Tetraquark a0(980) and f0(980) mesons are predicted to have a v_2 of 0.38 at 6 GeV/c.

Feasibility of detecting these mesons via decay channels at RHIC is discussed.

Broad mass range complicates experimental detection in p+p and Au+Au collisions.

Abstract

We study the possibility of determining the quark content of the scalar mesons a0(980) and f0(980) through their hydrodynamical flow signature in relativistic heavy ion collisions.
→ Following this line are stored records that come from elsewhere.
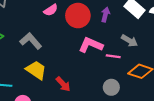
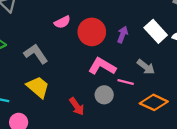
red arrow: (63, 84) -> (77, 106), moved
gray circle: (111, 87) -> (104, 95), moved

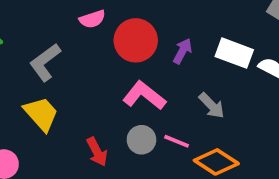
white rectangle: (156, 31) -> (234, 53), turned -35
gray L-shape: (36, 54) -> (45, 62), turned -100
pink line: (126, 82) -> (177, 141), moved

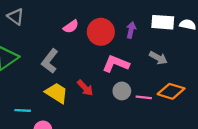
pink line: (177, 141) -> (144, 97), moved
red arrow: (97, 152) -> (85, 88), moved

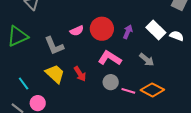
white rectangle: (163, 22) -> (156, 30), turned 30
pink semicircle: (71, 27) -> (77, 31), moved
gray L-shape: (50, 61) -> (54, 46), turned -70
cyan line: (23, 110) -> (24, 83), turned 40

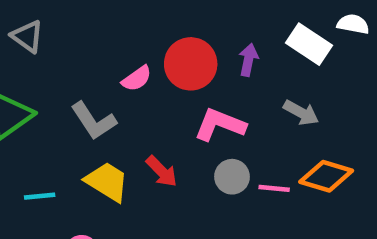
white semicircle: (177, 36) -> (353, 24), moved
cyan line: (24, 83) -> (40, 196), moved, turned -48

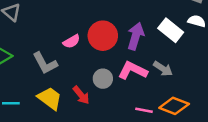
purple arrow: (248, 60) -> (136, 36), size x1.5
pink L-shape: (220, 125) -> (133, 70), moved
gray circle: (232, 177) -> (103, 79), moved

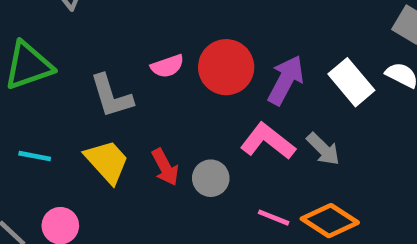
gray circle: (103, 79) -> (211, 178), moved

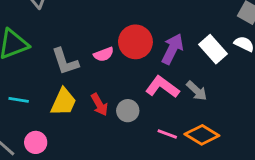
pink semicircle: (167, 66) -> (104, 54), moved
yellow trapezoid: (107, 161) -> (63, 102), turned 68

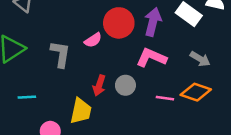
gray L-shape: (65, 62) -> (60, 54), turned -140
gray arrow: (197, 91) -> (200, 59), moved
yellow trapezoid: (63, 102) -> (81, 111), moved
red arrow: (99, 105) -> (99, 85), turned 60

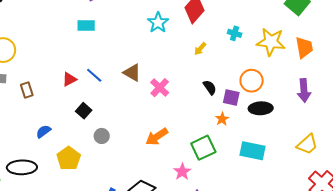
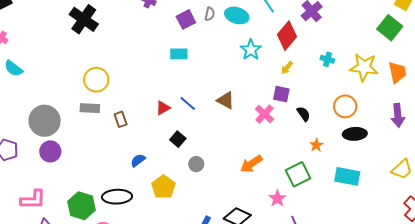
yellow arrow: (200, 49) -> (287, 68), moved
pink cross: (160, 88) -> (264, 114), moved
purple square: (231, 98) -> (281, 94), moved

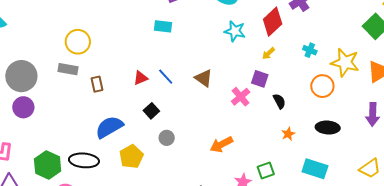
cyan star: (251, 50) -> (235, 31), turned -30
orange circle: (345, 106) -> (322, 86), moved
blue semicircle: (138, 160) -> (109, 127), size x1.8
green square: (298, 174) -> (266, 170), moved, size x0.7

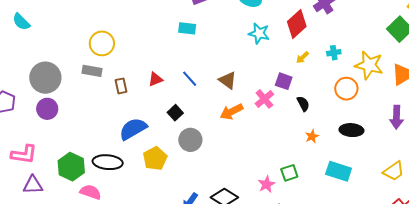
cyan cross: (310, 50) -> (334, 53), turned -32
yellow arrow: (268, 53) -> (302, 57), moved
red triangle: (141, 78) -> (156, 79), moved
gray circle: (167, 138) -> (190, 140), size x1.5
orange arrow: (221, 144) -> (231, 112), moved

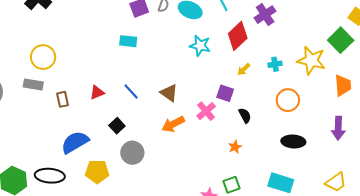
yellow star: (369, 65) -> (311, 60), moved
orange star: (312, 136) -> (235, 147), moved
yellow pentagon: (155, 158) -> (97, 172), turned 30

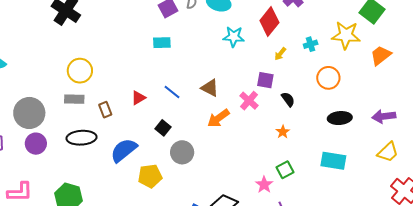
orange trapezoid: (343, 85) -> (381, 55), turned -115
purple arrow: (338, 128) -> (384, 116), moved, turned 90
black ellipse: (50, 176) -> (82, 138), moved

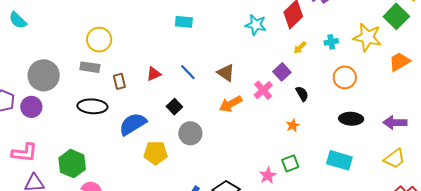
purple square: (265, 80) -> (282, 72), turned 30
purple circle: (36, 144) -> (31, 107), moved

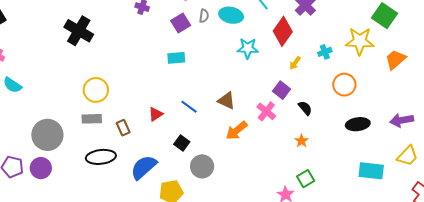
cyan rectangle: (339, 160) -> (371, 171), moved

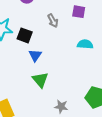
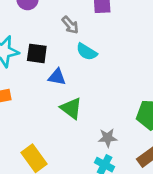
cyan semicircle: (85, 44) -> (87, 52), moved, turned -140
blue triangle: (35, 55) -> (57, 77), turned -40

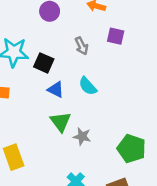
cyan semicircle: (87, 52) -> (88, 86), moved
gray star: (108, 138) -> (82, 136), moved

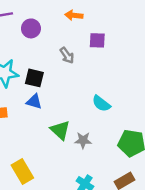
cyan semicircle: (88, 86) -> (101, 104), moved
blue triangle: (56, 90) -> (34, 102), moved

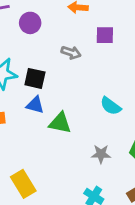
gray arrow: (67, 55) -> (71, 53), turned -35
green triangle: (60, 130) -> (60, 123), moved, turned -30
gray star: (83, 140) -> (101, 154), moved

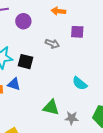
blue triangle: (35, 105) -> (14, 84), moved
green triangle: (60, 123) -> (51, 107), moved

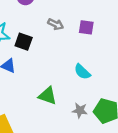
purple square: (77, 32) -> (86, 27), moved
gray star: (72, 118) -> (80, 110), moved

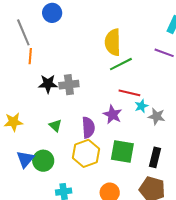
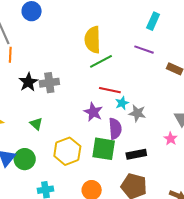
black star: (48, 84) -> (28, 82), turned -30
purple semicircle: (88, 127) -> (115, 129), moved
black rectangle: (155, 157) -> (136, 154), turned 66

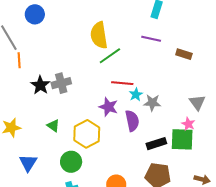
green square: (104, 149) -> (182, 139), moved
yellow hexagon: (67, 151) -> (87, 134), moved
green circle: (25, 159) -> (71, 162), moved

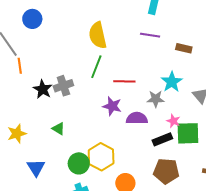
green line: (110, 56) -> (96, 67), moved, turned -30
cyan star: (136, 95) -> (172, 82), moved, size x1.5
purple semicircle: (132, 121) -> (137, 118), turned -75
pink star: (188, 124) -> (173, 121), moved
yellow hexagon: (87, 134) -> (101, 157), moved

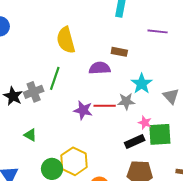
purple line: (150, 35) -> (158, 31), moved
brown rectangle: (184, 48) -> (119, 52), moved
green line: (96, 67) -> (55, 78), moved
red line: (124, 81) -> (105, 106), moved
purple semicircle: (137, 118) -> (100, 68), moved

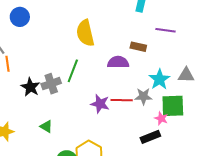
purple line: (158, 31) -> (166, 30), moved
gray triangle: (171, 96) -> (186, 75), moved, turned -48
green square: (160, 134) -> (173, 106), moved

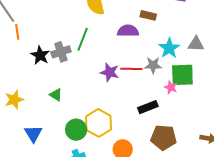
black rectangle: (150, 137) -> (148, 107), moved

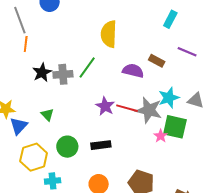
gray star: (153, 65) -> (149, 110), size x1.5
black rectangle: (148, 107) -> (101, 145), moved
yellow hexagon: (98, 123) -> (34, 157), moved
green circle: (76, 130) -> (67, 147), moved
blue triangle: (33, 134) -> (19, 126), moved

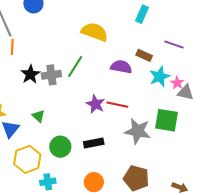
cyan rectangle: (170, 19) -> (142, 14), moved
yellow semicircle: (109, 34) -> (95, 32), turned 112
cyan star: (169, 98) -> (160, 77), moved
gray star: (149, 110) -> (138, 131), moved
pink star: (161, 136) -> (177, 83), moved

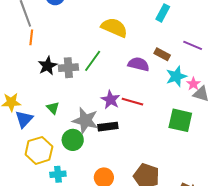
gray star: (138, 131) -> (85, 120), moved
black rectangle: (94, 143) -> (108, 127), moved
Utilizing the constituent quark scaling of hydrodynamic flow, we find that the tetraquark a0(980) or f0(980) mesons will have a v_2 of 0.38 at transverse momentum of 6 GeV/c in 20-60% central Au+Au collisions at sqrt(s_NN) = 200 GeV. The feasibility of measuring a0(980)-->pi0 + eta and f0(980)-->pi+ + pi- into the PHENIX and STAR detectors at the Relativistic Heavy Ion Collider (RHIC) is also discussed. Even though the mid-rapidity cross sections for these mesons at high-pT are non-negligible, their broad mass range will make them difficult to detect in both p+p and Au+Au collisions.